Cheating Hack Halts Apex Legends E-Sports Tourney

During two separate Apex Legends Global Series live streams this week, hackers were caught dropping so-called "cheat tools" into the game to illegally benefit players. Electronic Arts, publisher of Apex Legends was then forced to postpone the remainder of the tournament — with prize money totaling $5 million — while they try to figure out how the cyberattack happened.

"Due to the competitive integrity of this series being compromised, we have made the decision to postpone the [North American] finals at this time," the Apex Legends Esports social media account announced March 17. "We will share more information soon."

There are questions about where the remote code execution (RCE) vulnerability that allowed hackers to interrupt Apex Legends Global Series play resides. The popular shooter game's anti-cheat system provider, Easy Ant-Cheat, denied its systems contained the RCE flaw in question, according to the company's tweet from March 18.

"At this time, we are confident that there is no RCE vulnerability within EAC being exploited," the Easy Anti-Cheat's statement said.

However, the game's volunteer "Anti-Cheat Police Department" advised players to avoid not just Apex Legend, but indeed any games using Easy Anti-Cheat, in a tweet this week following the tournament hacks.

"Currently, the RCE is being abused to inject cheats into streamers' machines, which means they have the capabilities to do whatever, like installing ransomware software and locking up your entire PC," the group's statement advised.

Gaming Tournaments Are a New Attack Surface

The gaming industry has a uniquely challenging attack surface to defend against cybercrime and is only getting tougher to protect. In 2021, hackers were able to steal the source code for EA's game FIFA 21 with a craft social engineering attack.
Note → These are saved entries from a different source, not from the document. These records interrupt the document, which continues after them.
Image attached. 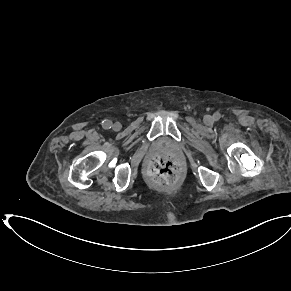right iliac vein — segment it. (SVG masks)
<instances>
[{
  "mask_svg": "<svg viewBox=\"0 0 291 291\" xmlns=\"http://www.w3.org/2000/svg\"><path fill=\"white\" fill-rule=\"evenodd\" d=\"M112 127H113V130L119 131L121 129V124L119 122H116L114 123Z\"/></svg>",
  "mask_w": 291,
  "mask_h": 291,
  "instance_id": "63e3f726",
  "label": "right iliac vein"
}]
</instances>
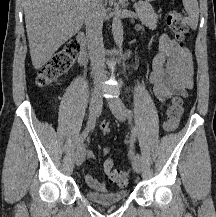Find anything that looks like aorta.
Returning <instances> with one entry per match:
<instances>
[{
  "instance_id": "1",
  "label": "aorta",
  "mask_w": 216,
  "mask_h": 217,
  "mask_svg": "<svg viewBox=\"0 0 216 217\" xmlns=\"http://www.w3.org/2000/svg\"><path fill=\"white\" fill-rule=\"evenodd\" d=\"M112 34L115 41V44L119 48V52H122V45H123V26L121 19L118 15H115L112 21Z\"/></svg>"
}]
</instances>
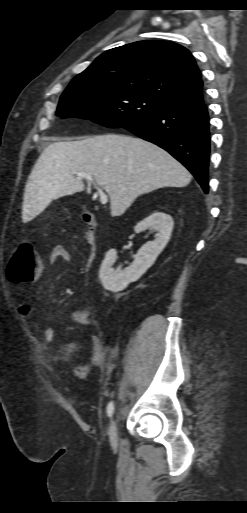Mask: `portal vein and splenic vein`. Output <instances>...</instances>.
I'll list each match as a JSON object with an SVG mask.
<instances>
[{
	"label": "portal vein and splenic vein",
	"mask_w": 247,
	"mask_h": 513,
	"mask_svg": "<svg viewBox=\"0 0 247 513\" xmlns=\"http://www.w3.org/2000/svg\"><path fill=\"white\" fill-rule=\"evenodd\" d=\"M77 178L78 179H86L88 181H91L94 183V180H93V177L91 174H87V173H84V172H78L76 174ZM95 187L98 189V194H99V197H100V202L102 204H106L107 201H108V197L107 195L97 186L96 183H94Z\"/></svg>",
	"instance_id": "1"
}]
</instances>
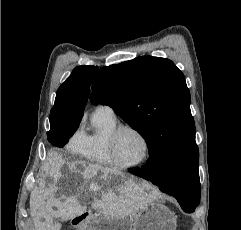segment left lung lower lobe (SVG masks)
I'll return each mask as SVG.
<instances>
[{"instance_id": "obj_1", "label": "left lung lower lobe", "mask_w": 241, "mask_h": 230, "mask_svg": "<svg viewBox=\"0 0 241 230\" xmlns=\"http://www.w3.org/2000/svg\"><path fill=\"white\" fill-rule=\"evenodd\" d=\"M130 173L151 181L161 191L172 194L186 213L194 212L200 203L199 174L193 176L182 189L172 191L168 188L169 162L160 154L152 155L146 162V167L129 170Z\"/></svg>"}]
</instances>
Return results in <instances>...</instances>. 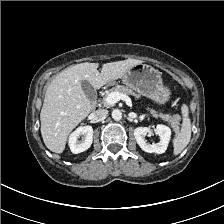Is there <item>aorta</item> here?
<instances>
[{
	"mask_svg": "<svg viewBox=\"0 0 224 224\" xmlns=\"http://www.w3.org/2000/svg\"><path fill=\"white\" fill-rule=\"evenodd\" d=\"M112 118L115 120V121H119L121 120L122 118V112L119 110V109H114L112 111Z\"/></svg>",
	"mask_w": 224,
	"mask_h": 224,
	"instance_id": "762f6f07",
	"label": "aorta"
}]
</instances>
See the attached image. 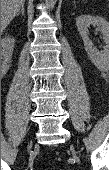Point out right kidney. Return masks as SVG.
<instances>
[{
  "label": "right kidney",
  "mask_w": 109,
  "mask_h": 170,
  "mask_svg": "<svg viewBox=\"0 0 109 170\" xmlns=\"http://www.w3.org/2000/svg\"><path fill=\"white\" fill-rule=\"evenodd\" d=\"M15 40L12 37L1 39V73L5 75L10 68Z\"/></svg>",
  "instance_id": "ca27d5eb"
}]
</instances>
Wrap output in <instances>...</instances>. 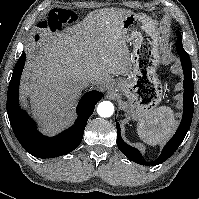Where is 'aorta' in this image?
Masks as SVG:
<instances>
[{
  "instance_id": "aorta-1",
  "label": "aorta",
  "mask_w": 199,
  "mask_h": 199,
  "mask_svg": "<svg viewBox=\"0 0 199 199\" xmlns=\"http://www.w3.org/2000/svg\"><path fill=\"white\" fill-rule=\"evenodd\" d=\"M114 106L110 101H103L97 107V113L101 117H110L113 115Z\"/></svg>"
}]
</instances>
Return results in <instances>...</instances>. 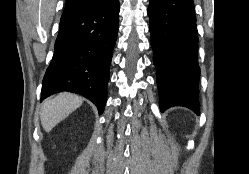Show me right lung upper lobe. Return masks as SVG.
<instances>
[{
    "instance_id": "obj_1",
    "label": "right lung upper lobe",
    "mask_w": 249,
    "mask_h": 174,
    "mask_svg": "<svg viewBox=\"0 0 249 174\" xmlns=\"http://www.w3.org/2000/svg\"><path fill=\"white\" fill-rule=\"evenodd\" d=\"M106 1H109V0H66V5H65L63 15H68L82 8L104 3Z\"/></svg>"
}]
</instances>
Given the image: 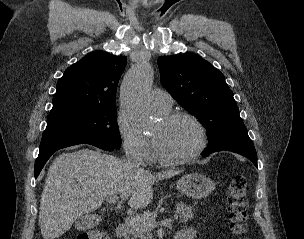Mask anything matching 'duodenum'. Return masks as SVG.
Listing matches in <instances>:
<instances>
[{
    "mask_svg": "<svg viewBox=\"0 0 304 239\" xmlns=\"http://www.w3.org/2000/svg\"><path fill=\"white\" fill-rule=\"evenodd\" d=\"M128 230L129 226L127 223H120L116 228V236L119 238H124L127 236ZM174 239H183V237L177 234Z\"/></svg>",
    "mask_w": 304,
    "mask_h": 239,
    "instance_id": "duodenum-1",
    "label": "duodenum"
}]
</instances>
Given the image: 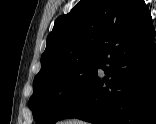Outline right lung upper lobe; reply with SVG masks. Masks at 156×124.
Masks as SVG:
<instances>
[{
	"instance_id": "cb5924a9",
	"label": "right lung upper lobe",
	"mask_w": 156,
	"mask_h": 124,
	"mask_svg": "<svg viewBox=\"0 0 156 124\" xmlns=\"http://www.w3.org/2000/svg\"><path fill=\"white\" fill-rule=\"evenodd\" d=\"M152 25L144 0H80L56 19L35 78L61 67L102 59L129 32Z\"/></svg>"
}]
</instances>
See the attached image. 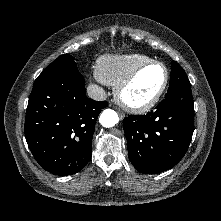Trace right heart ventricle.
Returning a JSON list of instances; mask_svg holds the SVG:
<instances>
[{
  "mask_svg": "<svg viewBox=\"0 0 221 221\" xmlns=\"http://www.w3.org/2000/svg\"><path fill=\"white\" fill-rule=\"evenodd\" d=\"M152 59L144 54L104 55L96 64L98 78L107 85L118 86L140 65Z\"/></svg>",
  "mask_w": 221,
  "mask_h": 221,
  "instance_id": "right-heart-ventricle-1",
  "label": "right heart ventricle"
}]
</instances>
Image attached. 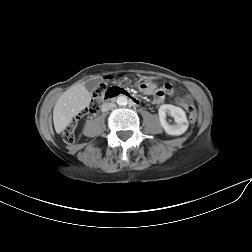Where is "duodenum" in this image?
Segmentation results:
<instances>
[{"label": "duodenum", "mask_w": 252, "mask_h": 252, "mask_svg": "<svg viewBox=\"0 0 252 252\" xmlns=\"http://www.w3.org/2000/svg\"><path fill=\"white\" fill-rule=\"evenodd\" d=\"M118 96L126 97L130 101V103L135 105V106H138L140 104V100L137 97H135L134 95H132L131 93H129V92L123 90V89L118 90V92L107 96L105 99L106 100H111V99H114V98H116ZM105 105H106V102L103 103V106H105Z\"/></svg>", "instance_id": "410a0bca"}]
</instances>
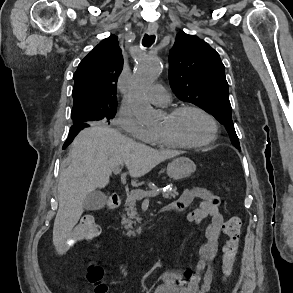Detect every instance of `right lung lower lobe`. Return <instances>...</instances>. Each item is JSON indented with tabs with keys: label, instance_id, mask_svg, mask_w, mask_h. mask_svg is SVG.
<instances>
[{
	"label": "right lung lower lobe",
	"instance_id": "1",
	"mask_svg": "<svg viewBox=\"0 0 293 293\" xmlns=\"http://www.w3.org/2000/svg\"><path fill=\"white\" fill-rule=\"evenodd\" d=\"M90 124L89 123H76L73 124L70 128L69 135L67 140L65 141L63 145V149H65L75 138V136L85 127H88Z\"/></svg>",
	"mask_w": 293,
	"mask_h": 293
}]
</instances>
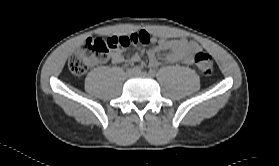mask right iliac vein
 Wrapping results in <instances>:
<instances>
[{
	"instance_id": "1",
	"label": "right iliac vein",
	"mask_w": 279,
	"mask_h": 166,
	"mask_svg": "<svg viewBox=\"0 0 279 166\" xmlns=\"http://www.w3.org/2000/svg\"><path fill=\"white\" fill-rule=\"evenodd\" d=\"M134 75H136V72L133 69L128 70L126 73L127 77H132Z\"/></svg>"
}]
</instances>
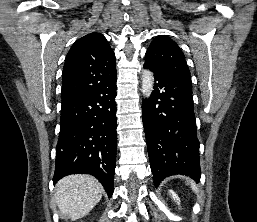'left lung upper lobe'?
<instances>
[{"label": "left lung upper lobe", "mask_w": 257, "mask_h": 222, "mask_svg": "<svg viewBox=\"0 0 257 222\" xmlns=\"http://www.w3.org/2000/svg\"><path fill=\"white\" fill-rule=\"evenodd\" d=\"M145 61L191 83L190 71L179 46L169 37L160 35L150 44Z\"/></svg>", "instance_id": "left-lung-upper-lobe-1"}]
</instances>
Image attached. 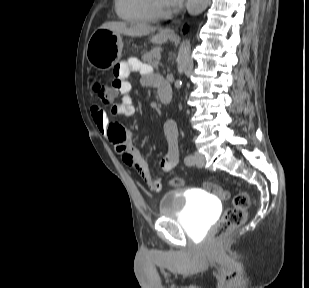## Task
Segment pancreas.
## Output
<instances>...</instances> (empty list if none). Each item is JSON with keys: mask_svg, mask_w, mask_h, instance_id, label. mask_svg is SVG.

Now, e-sports tournaments have emerged as a new aspect of the gaming attack surface, something cyber teams will need to consider more carefully, according to an emailed statement from Jamie Boote, associate principal security consultant at Synopsys Software Integrity Group.

"Moving forward, e-sports organizers should consider participants' gaming computers to be part of their attack surface that needs to be secured," Boote said. "Future e-sports tournament organizers will have to assume that it's a matter of when, not if, an event will happen like this again and how to prevent or minimize disruption if it does."